=== BRIEF ===
Read through the listing, and wherever a line holds the word "microsoft", return it.

=== RECORDS TO PROCESS ===
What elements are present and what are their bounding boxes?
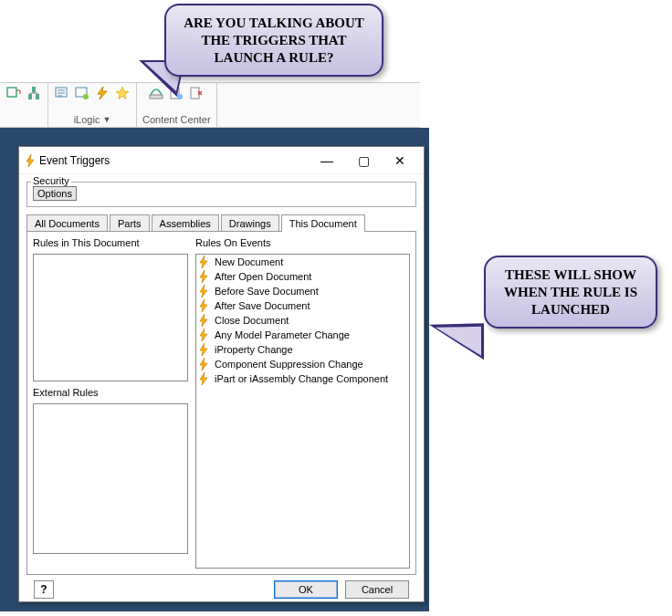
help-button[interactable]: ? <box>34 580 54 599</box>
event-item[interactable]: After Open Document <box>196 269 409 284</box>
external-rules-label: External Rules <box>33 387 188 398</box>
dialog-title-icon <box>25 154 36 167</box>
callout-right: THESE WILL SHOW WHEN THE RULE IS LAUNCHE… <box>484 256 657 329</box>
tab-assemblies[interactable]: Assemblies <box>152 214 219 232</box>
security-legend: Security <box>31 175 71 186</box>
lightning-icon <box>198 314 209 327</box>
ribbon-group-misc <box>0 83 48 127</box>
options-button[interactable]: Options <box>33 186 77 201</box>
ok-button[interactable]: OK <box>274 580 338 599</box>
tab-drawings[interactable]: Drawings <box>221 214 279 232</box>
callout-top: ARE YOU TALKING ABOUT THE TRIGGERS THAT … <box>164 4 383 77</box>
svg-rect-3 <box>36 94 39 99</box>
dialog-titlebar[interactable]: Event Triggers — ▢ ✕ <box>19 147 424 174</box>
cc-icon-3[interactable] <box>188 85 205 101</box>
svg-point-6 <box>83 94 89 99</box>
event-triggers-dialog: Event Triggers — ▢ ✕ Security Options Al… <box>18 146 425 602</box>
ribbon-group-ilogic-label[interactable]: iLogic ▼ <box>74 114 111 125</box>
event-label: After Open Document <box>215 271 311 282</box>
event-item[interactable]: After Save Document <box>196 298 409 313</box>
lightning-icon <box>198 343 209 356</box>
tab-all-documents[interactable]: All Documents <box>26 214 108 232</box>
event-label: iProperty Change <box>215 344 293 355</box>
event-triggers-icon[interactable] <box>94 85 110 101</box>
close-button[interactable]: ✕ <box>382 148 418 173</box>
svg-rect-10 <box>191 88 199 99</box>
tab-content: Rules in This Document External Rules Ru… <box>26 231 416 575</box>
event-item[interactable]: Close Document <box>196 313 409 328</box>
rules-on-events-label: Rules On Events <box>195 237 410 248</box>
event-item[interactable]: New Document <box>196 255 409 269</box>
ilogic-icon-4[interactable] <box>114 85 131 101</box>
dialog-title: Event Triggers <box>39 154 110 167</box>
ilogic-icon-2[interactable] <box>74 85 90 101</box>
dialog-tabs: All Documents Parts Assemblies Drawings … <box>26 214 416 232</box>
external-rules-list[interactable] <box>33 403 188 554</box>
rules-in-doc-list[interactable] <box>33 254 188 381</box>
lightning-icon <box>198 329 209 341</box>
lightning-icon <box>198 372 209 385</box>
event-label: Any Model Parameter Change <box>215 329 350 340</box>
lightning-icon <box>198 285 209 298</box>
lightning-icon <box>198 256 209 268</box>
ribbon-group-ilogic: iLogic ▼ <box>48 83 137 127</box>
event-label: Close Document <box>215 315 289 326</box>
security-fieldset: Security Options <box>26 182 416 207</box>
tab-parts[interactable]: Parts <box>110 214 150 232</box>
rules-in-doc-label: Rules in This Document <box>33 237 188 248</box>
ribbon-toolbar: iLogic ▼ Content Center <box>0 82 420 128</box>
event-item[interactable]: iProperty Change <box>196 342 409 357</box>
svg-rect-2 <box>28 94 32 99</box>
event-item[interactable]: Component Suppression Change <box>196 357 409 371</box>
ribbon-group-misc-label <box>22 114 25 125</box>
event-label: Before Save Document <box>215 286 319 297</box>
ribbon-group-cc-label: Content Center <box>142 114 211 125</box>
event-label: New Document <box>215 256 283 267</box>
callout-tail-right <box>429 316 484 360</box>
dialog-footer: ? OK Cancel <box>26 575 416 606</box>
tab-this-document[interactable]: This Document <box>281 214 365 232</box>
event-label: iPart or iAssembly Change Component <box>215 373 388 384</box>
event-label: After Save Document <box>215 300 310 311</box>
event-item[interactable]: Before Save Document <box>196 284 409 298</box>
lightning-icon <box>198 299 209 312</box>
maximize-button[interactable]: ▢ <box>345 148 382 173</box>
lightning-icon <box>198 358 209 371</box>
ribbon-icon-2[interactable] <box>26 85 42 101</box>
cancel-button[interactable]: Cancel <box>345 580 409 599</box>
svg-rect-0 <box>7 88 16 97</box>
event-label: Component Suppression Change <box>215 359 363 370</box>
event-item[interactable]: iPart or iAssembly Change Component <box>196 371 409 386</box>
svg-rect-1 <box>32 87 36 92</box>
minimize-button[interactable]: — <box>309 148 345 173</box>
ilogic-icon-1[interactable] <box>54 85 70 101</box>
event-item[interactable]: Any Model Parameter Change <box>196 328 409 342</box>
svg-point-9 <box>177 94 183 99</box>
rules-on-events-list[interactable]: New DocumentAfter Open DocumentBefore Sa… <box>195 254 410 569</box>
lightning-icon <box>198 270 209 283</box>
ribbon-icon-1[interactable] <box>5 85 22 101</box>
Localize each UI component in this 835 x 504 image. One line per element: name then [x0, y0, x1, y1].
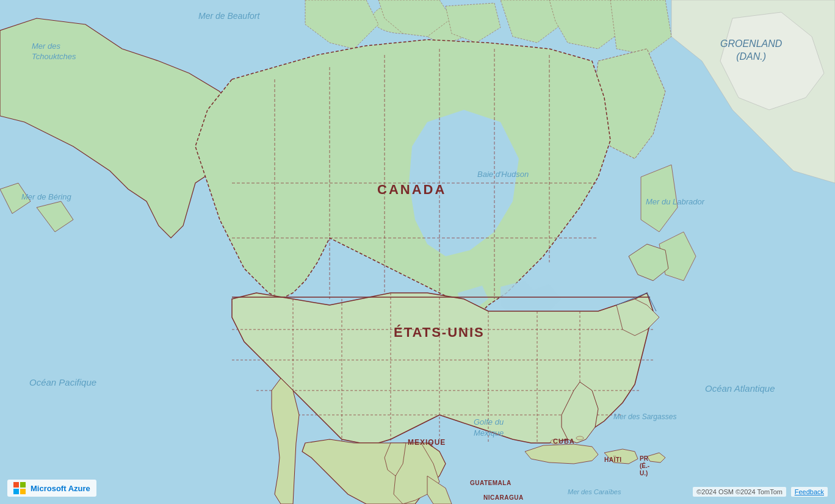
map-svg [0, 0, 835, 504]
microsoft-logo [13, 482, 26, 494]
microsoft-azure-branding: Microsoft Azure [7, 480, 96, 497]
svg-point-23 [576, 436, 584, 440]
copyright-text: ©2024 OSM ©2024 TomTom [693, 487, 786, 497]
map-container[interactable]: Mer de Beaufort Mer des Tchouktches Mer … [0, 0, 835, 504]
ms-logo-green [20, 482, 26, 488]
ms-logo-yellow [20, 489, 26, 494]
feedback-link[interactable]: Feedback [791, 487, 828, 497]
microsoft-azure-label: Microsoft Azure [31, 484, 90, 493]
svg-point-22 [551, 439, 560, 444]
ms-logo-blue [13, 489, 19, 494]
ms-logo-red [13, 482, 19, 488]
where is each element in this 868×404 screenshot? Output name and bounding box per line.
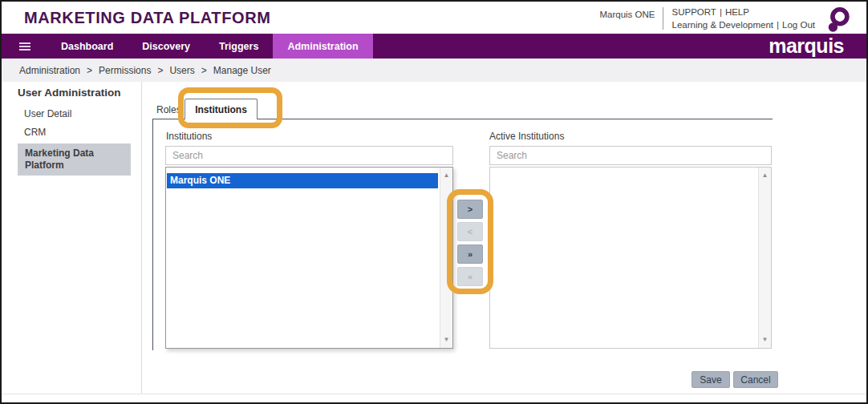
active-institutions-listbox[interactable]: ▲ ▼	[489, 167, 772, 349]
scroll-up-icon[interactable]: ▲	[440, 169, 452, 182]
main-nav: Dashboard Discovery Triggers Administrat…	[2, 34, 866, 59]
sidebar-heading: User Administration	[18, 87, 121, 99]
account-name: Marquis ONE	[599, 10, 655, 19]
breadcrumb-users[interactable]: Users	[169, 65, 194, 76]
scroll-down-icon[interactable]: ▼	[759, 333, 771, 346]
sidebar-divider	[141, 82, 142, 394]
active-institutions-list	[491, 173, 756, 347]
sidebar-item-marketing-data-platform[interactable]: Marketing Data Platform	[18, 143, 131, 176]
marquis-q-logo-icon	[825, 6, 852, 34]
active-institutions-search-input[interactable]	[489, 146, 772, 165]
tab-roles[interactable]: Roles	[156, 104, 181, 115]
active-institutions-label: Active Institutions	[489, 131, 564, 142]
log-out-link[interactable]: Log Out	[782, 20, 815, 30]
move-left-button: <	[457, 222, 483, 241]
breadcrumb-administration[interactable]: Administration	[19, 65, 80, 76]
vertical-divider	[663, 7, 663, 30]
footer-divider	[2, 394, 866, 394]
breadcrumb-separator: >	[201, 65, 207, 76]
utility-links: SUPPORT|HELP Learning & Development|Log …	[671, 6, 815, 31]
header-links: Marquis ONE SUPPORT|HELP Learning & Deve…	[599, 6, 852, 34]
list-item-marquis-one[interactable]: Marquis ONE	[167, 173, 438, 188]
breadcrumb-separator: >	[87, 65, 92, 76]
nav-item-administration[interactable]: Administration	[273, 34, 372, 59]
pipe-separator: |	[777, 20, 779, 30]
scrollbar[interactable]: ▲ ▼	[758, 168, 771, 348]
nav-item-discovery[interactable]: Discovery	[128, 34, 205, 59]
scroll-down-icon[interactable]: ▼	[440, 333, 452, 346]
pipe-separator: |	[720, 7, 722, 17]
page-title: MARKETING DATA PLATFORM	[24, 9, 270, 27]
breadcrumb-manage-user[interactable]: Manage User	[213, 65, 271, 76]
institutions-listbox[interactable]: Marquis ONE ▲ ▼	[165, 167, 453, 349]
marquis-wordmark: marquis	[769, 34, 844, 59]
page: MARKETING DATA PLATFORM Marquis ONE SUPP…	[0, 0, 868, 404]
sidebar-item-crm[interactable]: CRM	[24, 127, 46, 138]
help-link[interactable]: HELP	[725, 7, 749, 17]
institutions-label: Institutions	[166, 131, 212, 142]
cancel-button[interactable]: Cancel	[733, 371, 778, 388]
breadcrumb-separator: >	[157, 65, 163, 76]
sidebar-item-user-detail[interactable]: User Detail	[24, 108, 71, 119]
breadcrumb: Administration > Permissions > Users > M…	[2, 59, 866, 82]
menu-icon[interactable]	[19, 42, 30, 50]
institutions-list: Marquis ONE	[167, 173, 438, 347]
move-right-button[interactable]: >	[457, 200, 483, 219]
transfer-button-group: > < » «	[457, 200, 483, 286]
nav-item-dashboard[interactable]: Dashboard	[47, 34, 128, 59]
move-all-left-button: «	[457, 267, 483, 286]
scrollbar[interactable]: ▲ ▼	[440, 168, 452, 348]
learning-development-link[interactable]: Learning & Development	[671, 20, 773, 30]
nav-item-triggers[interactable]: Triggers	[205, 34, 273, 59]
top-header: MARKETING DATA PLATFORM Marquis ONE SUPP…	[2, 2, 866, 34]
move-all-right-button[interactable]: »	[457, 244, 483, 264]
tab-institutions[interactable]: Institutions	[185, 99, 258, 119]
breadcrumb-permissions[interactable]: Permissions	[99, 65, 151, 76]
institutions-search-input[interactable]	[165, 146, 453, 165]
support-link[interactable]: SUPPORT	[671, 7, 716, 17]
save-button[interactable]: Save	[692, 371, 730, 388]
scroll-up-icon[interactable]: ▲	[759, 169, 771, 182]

=== RESULT FOR THIS EXERCISE ===
microsoft-logo [13, 482, 26, 494]
microsoft-azure-branding: Microsoft Azure [7, 480, 96, 497]
microsoft-azure-label: Microsoft Azure [31, 484, 90, 493]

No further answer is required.